Required action
Please print, exactly, only the lines in the entries below from the line that has "ss o un webinario. Cualquiera de" through the line that has "خريطة الموقع". Pictures don't go in.

Top of Data listing

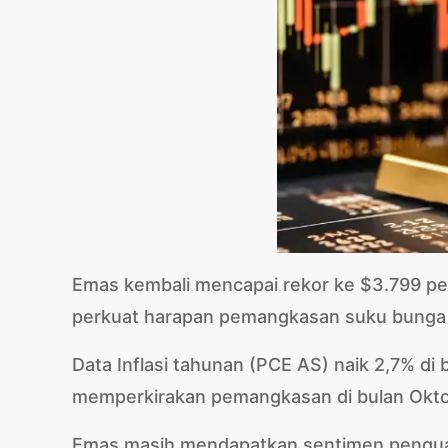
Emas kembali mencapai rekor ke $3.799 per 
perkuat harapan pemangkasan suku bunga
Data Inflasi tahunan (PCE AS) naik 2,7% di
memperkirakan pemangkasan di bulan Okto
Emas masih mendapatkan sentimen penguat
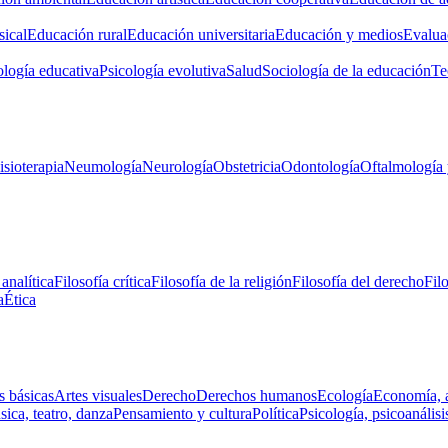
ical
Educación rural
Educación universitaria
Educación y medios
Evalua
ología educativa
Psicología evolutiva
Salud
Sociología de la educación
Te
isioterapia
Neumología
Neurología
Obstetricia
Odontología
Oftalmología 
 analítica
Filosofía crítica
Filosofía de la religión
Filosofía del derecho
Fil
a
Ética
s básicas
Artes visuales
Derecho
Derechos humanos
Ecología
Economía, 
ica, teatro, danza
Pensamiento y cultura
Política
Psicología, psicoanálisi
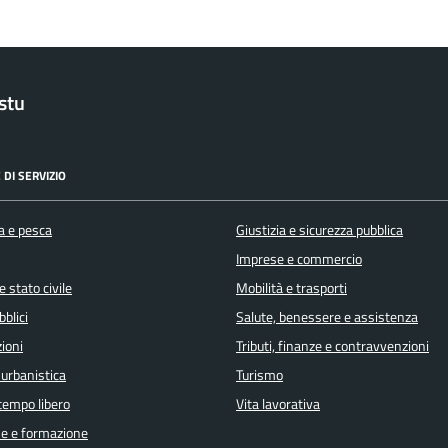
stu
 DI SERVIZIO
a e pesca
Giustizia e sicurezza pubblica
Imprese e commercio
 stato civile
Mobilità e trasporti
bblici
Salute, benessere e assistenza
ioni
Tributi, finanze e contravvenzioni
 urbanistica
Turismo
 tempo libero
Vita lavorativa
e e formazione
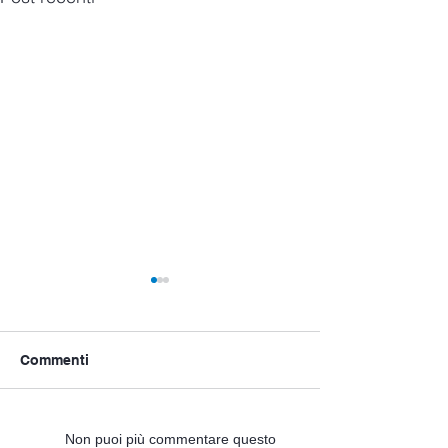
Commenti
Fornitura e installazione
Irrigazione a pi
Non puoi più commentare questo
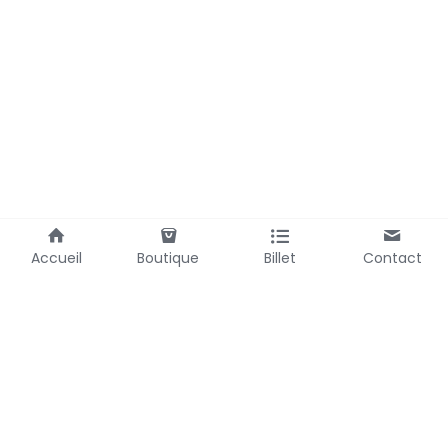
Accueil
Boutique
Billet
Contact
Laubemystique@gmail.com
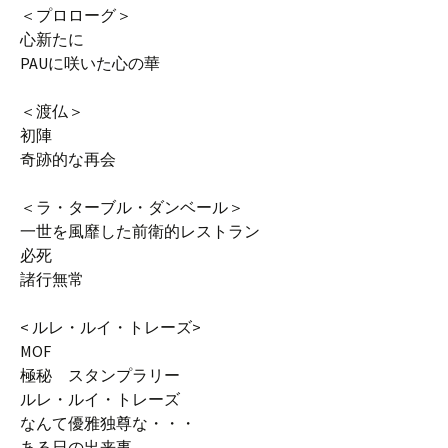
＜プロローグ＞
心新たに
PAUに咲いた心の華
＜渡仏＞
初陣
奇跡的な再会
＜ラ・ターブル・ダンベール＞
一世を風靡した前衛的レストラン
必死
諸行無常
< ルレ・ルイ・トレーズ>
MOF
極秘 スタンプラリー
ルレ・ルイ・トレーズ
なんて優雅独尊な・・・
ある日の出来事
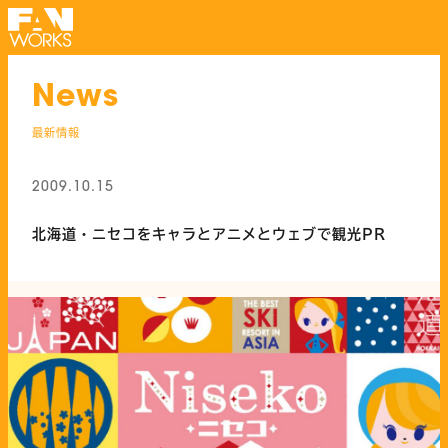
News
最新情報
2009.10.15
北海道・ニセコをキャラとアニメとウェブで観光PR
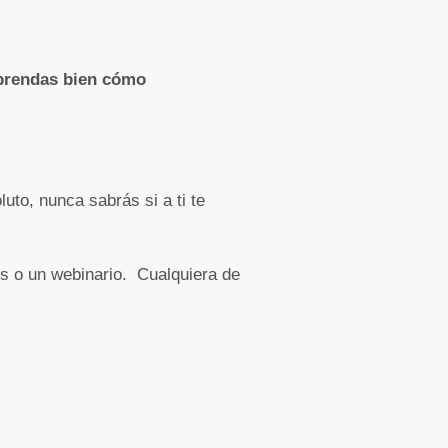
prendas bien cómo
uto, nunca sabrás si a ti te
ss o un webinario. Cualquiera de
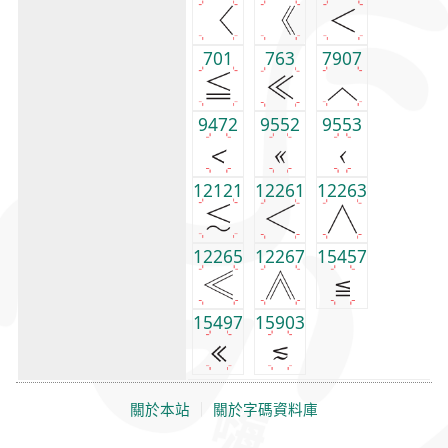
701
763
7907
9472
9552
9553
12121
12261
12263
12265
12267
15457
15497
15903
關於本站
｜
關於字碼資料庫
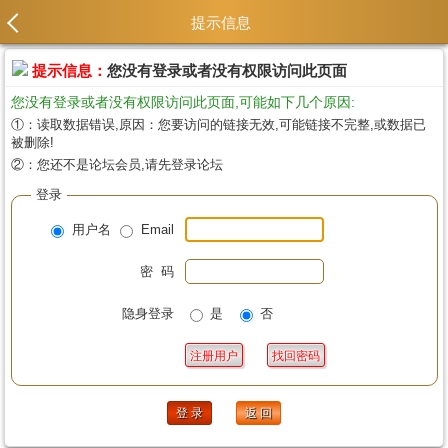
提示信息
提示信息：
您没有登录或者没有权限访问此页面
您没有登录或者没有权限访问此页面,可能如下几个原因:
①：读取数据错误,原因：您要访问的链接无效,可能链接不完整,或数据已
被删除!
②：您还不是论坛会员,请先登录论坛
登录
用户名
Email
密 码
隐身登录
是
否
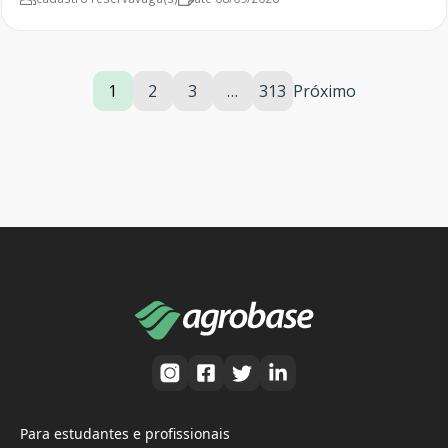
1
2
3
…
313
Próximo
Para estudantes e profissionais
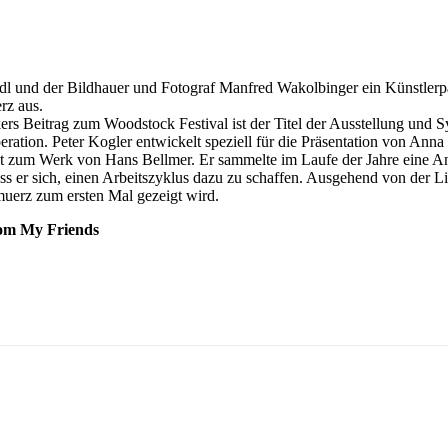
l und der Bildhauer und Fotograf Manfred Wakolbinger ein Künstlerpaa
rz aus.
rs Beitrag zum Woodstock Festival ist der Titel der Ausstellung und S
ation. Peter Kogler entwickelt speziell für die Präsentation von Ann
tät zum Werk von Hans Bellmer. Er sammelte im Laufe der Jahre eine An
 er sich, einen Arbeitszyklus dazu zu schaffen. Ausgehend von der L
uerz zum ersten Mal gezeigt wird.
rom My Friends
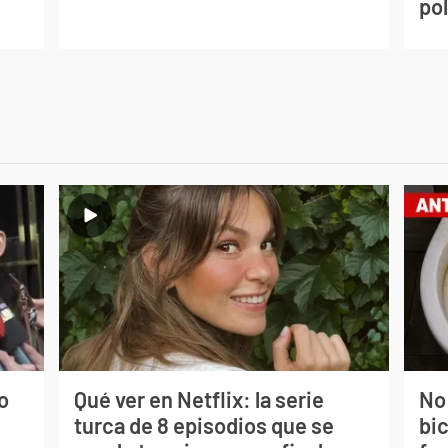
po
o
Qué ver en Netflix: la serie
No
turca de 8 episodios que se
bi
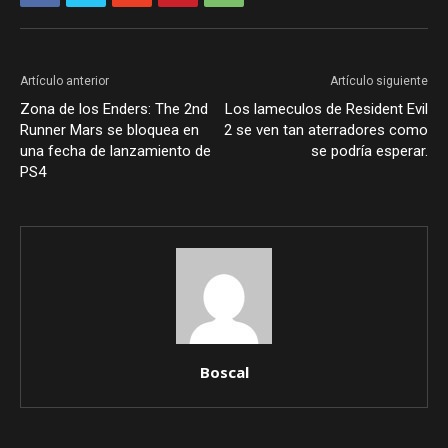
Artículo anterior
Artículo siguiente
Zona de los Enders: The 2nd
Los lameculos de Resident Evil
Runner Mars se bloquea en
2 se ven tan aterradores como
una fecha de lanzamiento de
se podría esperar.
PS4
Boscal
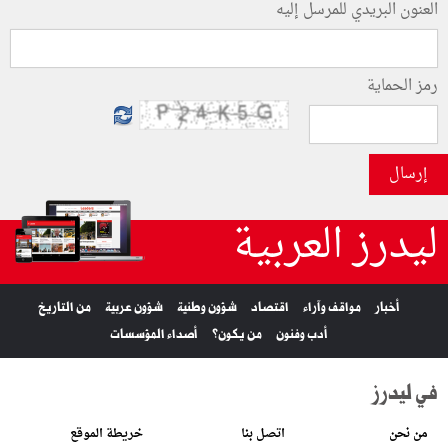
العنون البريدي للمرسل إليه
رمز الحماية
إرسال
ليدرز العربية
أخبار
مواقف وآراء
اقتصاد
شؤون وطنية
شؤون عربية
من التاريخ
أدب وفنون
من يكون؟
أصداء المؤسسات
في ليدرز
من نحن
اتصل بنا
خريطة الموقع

Bottom of Data listing
Top of Data listing

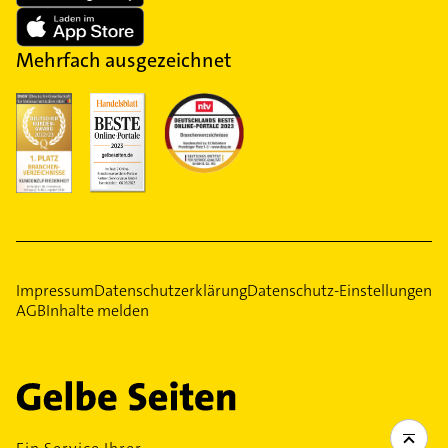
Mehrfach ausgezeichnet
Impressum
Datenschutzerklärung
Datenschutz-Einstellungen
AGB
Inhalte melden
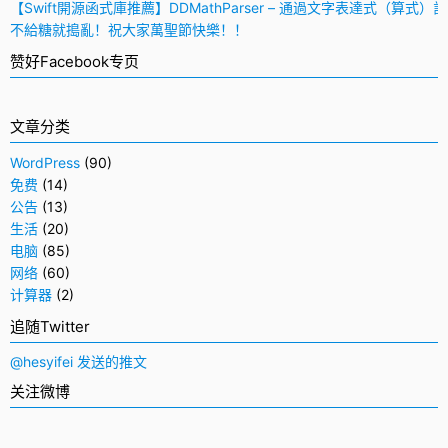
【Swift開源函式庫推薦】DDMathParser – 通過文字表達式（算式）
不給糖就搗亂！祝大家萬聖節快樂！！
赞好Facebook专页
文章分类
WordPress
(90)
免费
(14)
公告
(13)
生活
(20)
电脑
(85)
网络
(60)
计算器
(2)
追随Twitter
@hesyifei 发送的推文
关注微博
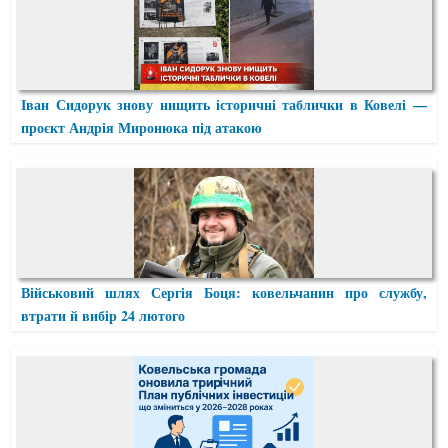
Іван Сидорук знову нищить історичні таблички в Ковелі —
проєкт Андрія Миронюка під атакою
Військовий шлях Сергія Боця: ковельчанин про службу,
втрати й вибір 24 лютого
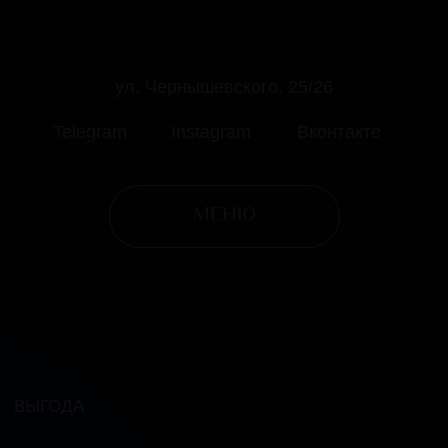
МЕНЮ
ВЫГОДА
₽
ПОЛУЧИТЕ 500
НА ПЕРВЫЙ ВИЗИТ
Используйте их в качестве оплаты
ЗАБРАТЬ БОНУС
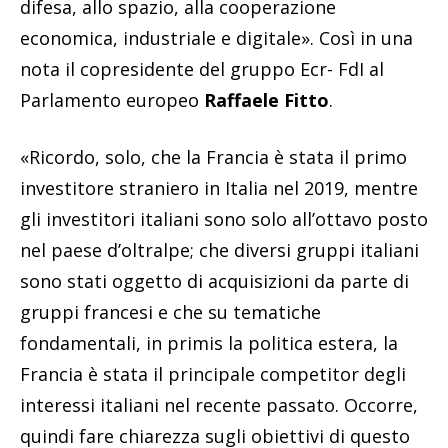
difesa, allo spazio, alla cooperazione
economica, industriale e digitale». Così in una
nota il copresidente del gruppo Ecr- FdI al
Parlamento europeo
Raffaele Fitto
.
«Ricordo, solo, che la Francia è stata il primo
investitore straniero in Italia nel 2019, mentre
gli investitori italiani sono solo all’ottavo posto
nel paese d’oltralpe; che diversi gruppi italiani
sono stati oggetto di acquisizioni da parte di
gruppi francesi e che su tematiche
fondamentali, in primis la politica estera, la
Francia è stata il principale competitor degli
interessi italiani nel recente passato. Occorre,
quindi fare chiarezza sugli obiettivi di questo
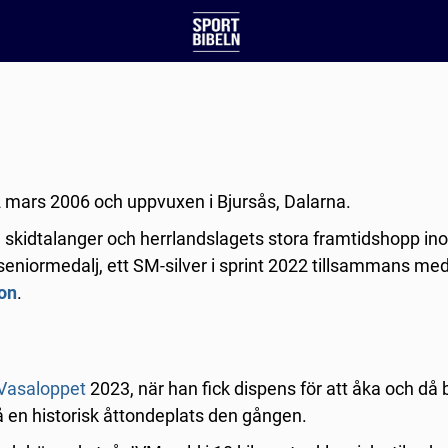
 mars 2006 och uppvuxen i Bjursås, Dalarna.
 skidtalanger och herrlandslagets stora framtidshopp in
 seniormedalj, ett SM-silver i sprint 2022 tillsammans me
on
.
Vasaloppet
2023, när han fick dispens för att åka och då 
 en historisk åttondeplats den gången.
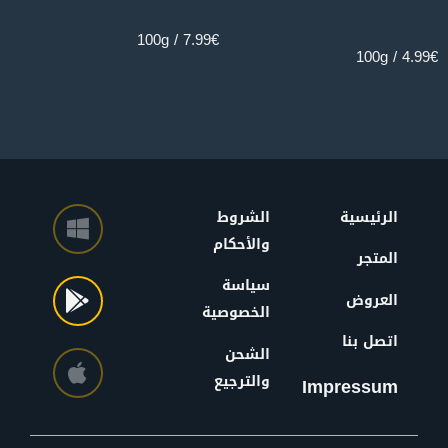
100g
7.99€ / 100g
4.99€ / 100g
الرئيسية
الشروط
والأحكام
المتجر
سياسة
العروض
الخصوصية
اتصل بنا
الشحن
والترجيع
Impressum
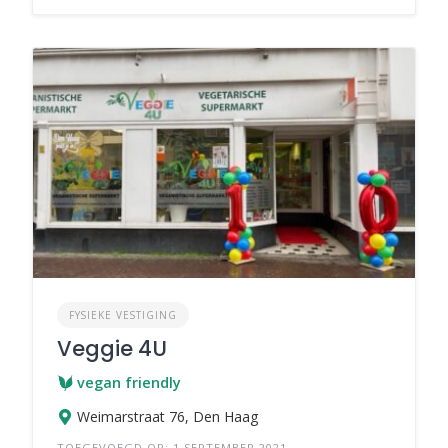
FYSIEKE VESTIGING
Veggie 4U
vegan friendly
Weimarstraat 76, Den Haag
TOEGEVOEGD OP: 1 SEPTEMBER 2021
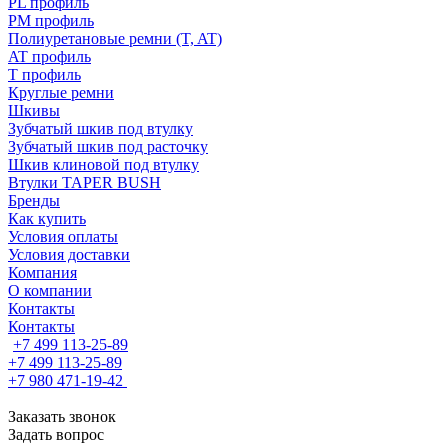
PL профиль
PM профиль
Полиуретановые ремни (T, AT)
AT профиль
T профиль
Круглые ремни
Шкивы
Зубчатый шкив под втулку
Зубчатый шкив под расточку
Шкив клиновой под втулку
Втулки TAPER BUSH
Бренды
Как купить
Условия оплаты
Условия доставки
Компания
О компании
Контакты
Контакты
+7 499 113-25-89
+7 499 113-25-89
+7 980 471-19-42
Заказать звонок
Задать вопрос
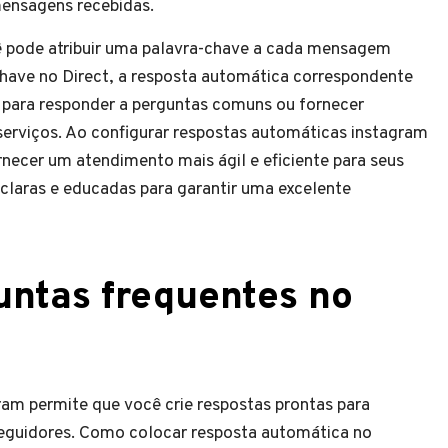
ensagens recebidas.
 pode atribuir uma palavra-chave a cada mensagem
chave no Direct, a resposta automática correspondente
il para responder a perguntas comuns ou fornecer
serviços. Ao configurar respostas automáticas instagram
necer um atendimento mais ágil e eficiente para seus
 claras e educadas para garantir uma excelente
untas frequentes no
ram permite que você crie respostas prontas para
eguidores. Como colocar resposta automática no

Bottom of Data listing
Top of Data listing

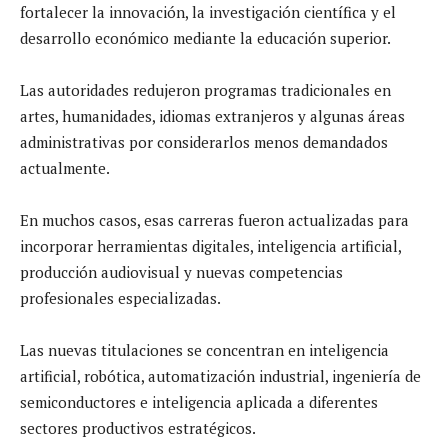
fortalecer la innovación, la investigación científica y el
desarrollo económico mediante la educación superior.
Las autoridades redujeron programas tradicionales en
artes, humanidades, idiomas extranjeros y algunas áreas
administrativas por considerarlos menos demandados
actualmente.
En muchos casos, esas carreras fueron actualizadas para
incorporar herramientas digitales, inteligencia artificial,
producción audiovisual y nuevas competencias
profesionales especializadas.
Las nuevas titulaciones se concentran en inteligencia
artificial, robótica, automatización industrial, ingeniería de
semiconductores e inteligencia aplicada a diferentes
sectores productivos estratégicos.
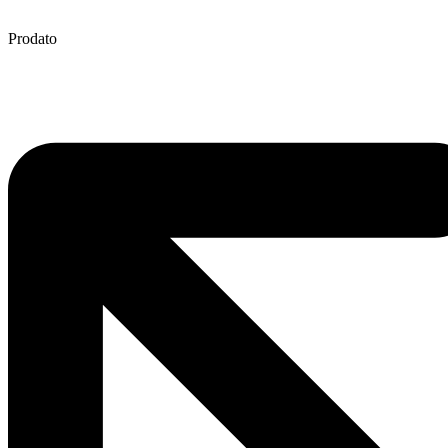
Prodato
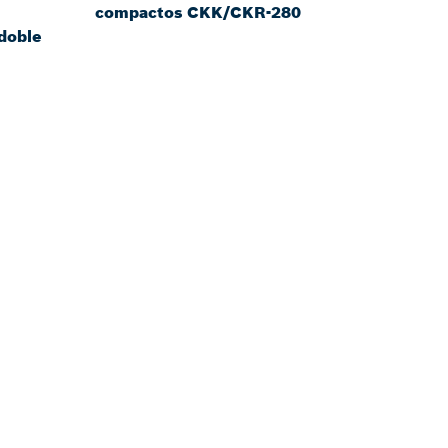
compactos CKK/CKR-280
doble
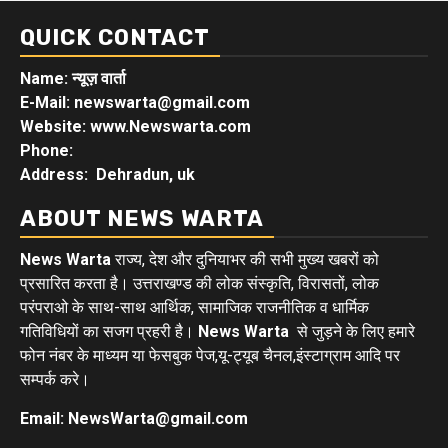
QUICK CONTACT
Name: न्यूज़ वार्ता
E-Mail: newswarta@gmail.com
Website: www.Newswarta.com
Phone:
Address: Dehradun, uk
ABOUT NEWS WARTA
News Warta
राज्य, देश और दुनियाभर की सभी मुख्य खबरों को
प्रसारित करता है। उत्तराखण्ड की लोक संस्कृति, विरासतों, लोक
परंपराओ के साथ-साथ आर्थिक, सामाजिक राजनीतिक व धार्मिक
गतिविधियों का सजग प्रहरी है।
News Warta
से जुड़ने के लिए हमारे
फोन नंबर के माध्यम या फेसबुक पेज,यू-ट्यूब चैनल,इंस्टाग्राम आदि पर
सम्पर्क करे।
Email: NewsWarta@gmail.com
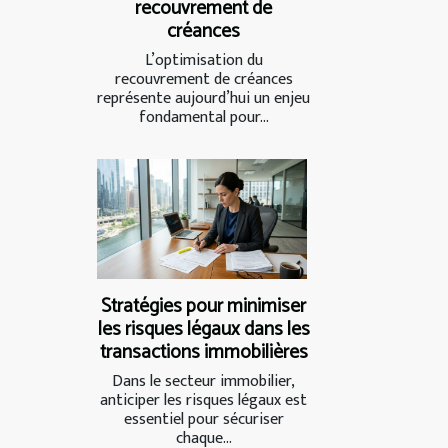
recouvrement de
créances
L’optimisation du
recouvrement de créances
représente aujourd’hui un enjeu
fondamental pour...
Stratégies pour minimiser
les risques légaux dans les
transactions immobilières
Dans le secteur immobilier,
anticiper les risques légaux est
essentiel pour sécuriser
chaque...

Bottom of Data listing

Task result
ss o un webinario. Cualquiera de
701
763
7907
9472
9552
9553
12121
12261
12263
12265
12267
15457
15497
15903
關於本站
｜
關於字碼資料庫
提示信息
提示信息：
您没有登录或者没有权限访问此页面
您没有登录或者没有权限访问此页面,可能如下几个原因:
①：读取数据错误,原因：您要访问的链接无效,可能链接不完整,或数据已
被删除!
②：您还不是论坛会员,请先登录论坛
登录
用户名
Email
密 码
隐身登录
是
否
1
2
3
…
313
Próximo
Para estudantes e profissionais
l und der Bildhauer und Fotograf Manfred Wakolbinger ein Künstlerpaa
rz aus.
rs Beitrag zum Woodstock Festival ist der Titel der Ausstellung und S
ation. Peter Kogler entwickelt speziell für die Präsentation von Ann
tät zum Werk von Hans Bellmer. Er sammelte im Laufe der Jahre eine An
 er sich, einen Arbeitszyklus dazu zu schaffen. Ausgehend von der L
uerz zum ersten Mal gezeigt wird.
rom My Friends
po
o
Qué ver en Netflix: la serie
No
turca de 8 episodios que se
bi
Artículo anterior
Artículo siguiente
Zona de los Enders: The 2nd
Los lameculos de Resident Evil
Runner Mars se bloquea en
2 se ven tan aterradores como
una fecha de lanzamiento de
se podría esperar.
PS4
Boscal
العنون البريدي للمرسل إليه
رمز الحماية
إرسال
ليدرز العربية
أخبار
مواقف وآراء
اقتصاد
شؤون وطنية
شؤون عربية
من التاريخ
أدب وفنون
من يكون؟
أصداء المؤسسات
في ليدرز
من نحن
اتصل بنا
خريطة الموقع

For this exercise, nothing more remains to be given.